On the day that He stood for the first time in the synagogue of Nazareth and read the Old Testament prophecies of Isaiah, He claimed that He was the object of those prophecies.  "The Spirit of the Lord is upon Me, because He hath anointed Me to preach the Gospel to the poor; He hath sent Me to heal the broken hearted, to preach deliverance to the captives, and recovering of sight to the blind, to set at liberty them that are bruised, to preach the acceptable year of the Lord."  These are the words spoken by Isaiah the prophet and recorded in the sixty–first chapter of His prophecy.  But these are the words which the Lord Jesus took as the text of His first formal utterance, "This day is this Scripture fulfilled in your ears" (Luke 4: 21).

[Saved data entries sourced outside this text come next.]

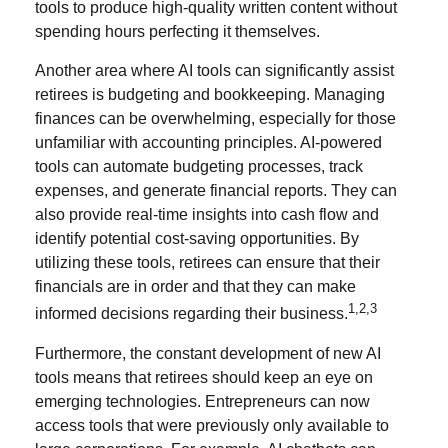
tools to produce high-quality written content without
spending hours perfecting it themselves.
Another area where AI tools can significantly assist
retirees is budgeting and bookkeeping. Managing
finances can be overwhelming, especially for those
unfamiliar with accounting principles. AI-powered
tools can automate budgeting processes, track
expenses, and generate financial reports. They can
also provide real-time insights into cash flow and
identify potential cost-saving opportunities. By
utilizing these tools, retirees can ensure that their
financials are in order and that they can make
1,2,3
informed decisions regarding their business.
Furthermore, the constant development of new AI
tools means that retirees should keep an eye on
emerging technologies. Entrepreneurs can now
access tools that were previously only available to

His message never changed.  From the first moment when He claimed to be the object of the Messianic prophecies, on throughout His whole life, the heart of His claims was never altered.  "I and My Father are One" (John. 10:30).  "He that hath seen Me hath seen the Father" (John. 14:9).  "Before Abraham was, I AM [Jehovah]" (John. 8:58).  The leaders of Israel took up stones to stone Him, because that He, being a man, as they thought, yet made Himself equal with God.  He did not seek to correct their opinion, rather He did everything to strengthen and support that idea.  He said that His words were more lasting than Heaven and earth (Matthew 24:35), and that those who built upon His words were building upon the solid rock, but those who did not build upon them were building upon the sand (Matthew 7:24-27).  In the very first Gospel invitation, the Lord made a statement that is so simple and yet so stupendous that it dwarfs all comparison.

Dr. Barnhouse gives ample support for this claim, and ample reason to continue to make this invitation to a labor weary world.  Let us be faithful do so.